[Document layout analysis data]
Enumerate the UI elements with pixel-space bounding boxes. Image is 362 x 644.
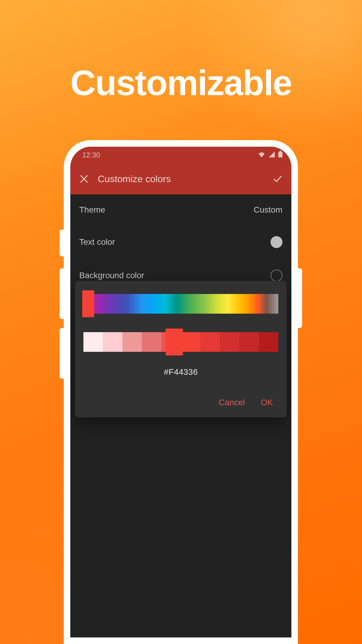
- background-color-swatch: [271, 270, 282, 281]
- check-icon[interactable]: [272, 174, 283, 184]
- cancel-button[interactable]: Cancel: [219, 398, 245, 407]
- dialog-actions: Cancel OK: [83, 398, 278, 411]
- phone-side-button: [60, 328, 64, 379]
- shade-cell[interactable]: [200, 332, 220, 352]
- battery-icon: [278, 151, 282, 159]
- shade-cell[interactable]: [239, 332, 259, 352]
- phone-frame: 12:30 Customize colors: [64, 140, 298, 644]
- phone-screen: 12:30 Customize colors: [70, 147, 291, 637]
- app-bar-title: Customize colors: [98, 174, 264, 185]
- shade-cell[interactable]: [122, 332, 142, 352]
- hue-slider[interactable]: [83, 294, 278, 314]
- shade-cell[interactable]: [142, 332, 161, 352]
- svg-rect-0: [279, 151, 281, 152]
- promo-headline: Customizable: [0, 63, 362, 103]
- settings-content: Theme Custom Text color Background color: [70, 194, 291, 637]
- shade-cell[interactable]: [220, 332, 239, 352]
- shade-cell[interactable]: [181, 332, 200, 352]
- shade-slider[interactable]: [83, 332, 278, 352]
- phone-side-button: [298, 268, 302, 328]
- shade-slider-thumb[interactable]: [166, 329, 183, 355]
- signal-icon: [269, 151, 275, 159]
- phone-side-button: [60, 230, 64, 256]
- svg-rect-1: [278, 152, 282, 157]
- text-color-swatch: [271, 236, 282, 248]
- phone-side-button: [60, 268, 64, 319]
- close-icon[interactable]: [79, 174, 89, 184]
- shade-cell[interactable]: [259, 332, 278, 352]
- status-bar: 12:30: [70, 147, 291, 163]
- text-color-label: Text color: [79, 237, 115, 247]
- hex-value[interactable]: #F44336: [83, 367, 278, 377]
- background-color-label: Background color: [79, 271, 144, 280]
- text-color-row[interactable]: Text color: [70, 225, 291, 259]
- app-bar: Customize colors: [70, 163, 291, 194]
- wifi-icon: [258, 151, 265, 159]
- color-picker-dialog: #F44336 Cancel OK: [75, 281, 287, 417]
- hue-slider-thumb[interactable]: [82, 290, 94, 317]
- theme-label: Theme: [79, 205, 105, 215]
- status-time: 12:30: [82, 151, 100, 159]
- theme-row[interactable]: Theme Custom: [70, 194, 291, 225]
- ok-button[interactable]: OK: [261, 398, 273, 407]
- shade-cell[interactable]: [83, 332, 103, 352]
- shade-cell[interactable]: [103, 332, 122, 352]
- theme-value: Custom: [254, 205, 282, 215]
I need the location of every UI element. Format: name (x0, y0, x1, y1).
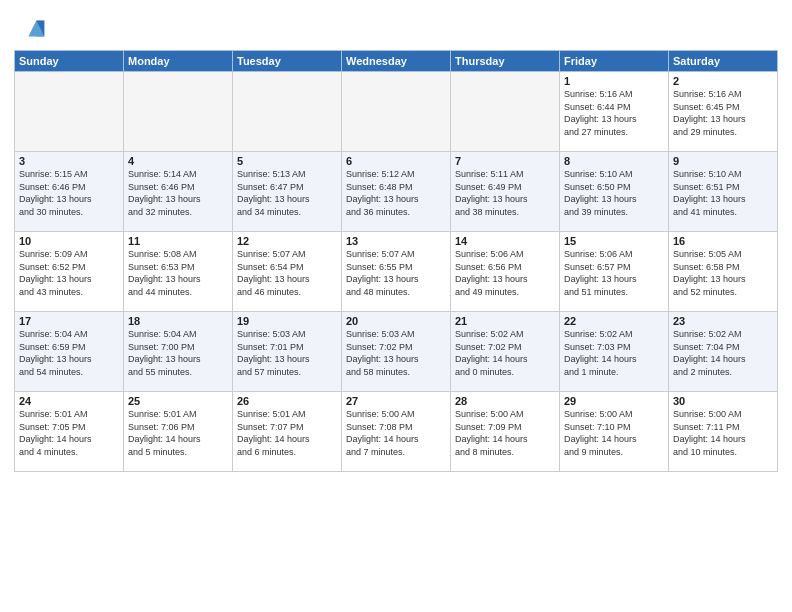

**Problem to solve**
Within the entries above, find each line where "shade" appears; copy every one.

**Answer for the task**
- shade-cell[interactable]: [200, 332, 220, 352]
- shade-cell[interactable]: [239, 332, 259, 352]
- shade-cell[interactable]: [122, 332, 142, 352]
- shade-cell[interactable]: [142, 332, 161, 352]
- shade-cell[interactable]: [220, 332, 239, 352]
- shade-cell[interactable]: [181, 332, 200, 352]
- shade-slider[interactable]: [83, 332, 278, 352]
- shade-slider-thumb[interactable]: [166, 329, 183, 355]
- shade-cell[interactable]: [259, 332, 278, 352]
- shade-cell[interactable]: [83, 332, 103, 352]
- shade-cell[interactable]: [103, 332, 122, 352]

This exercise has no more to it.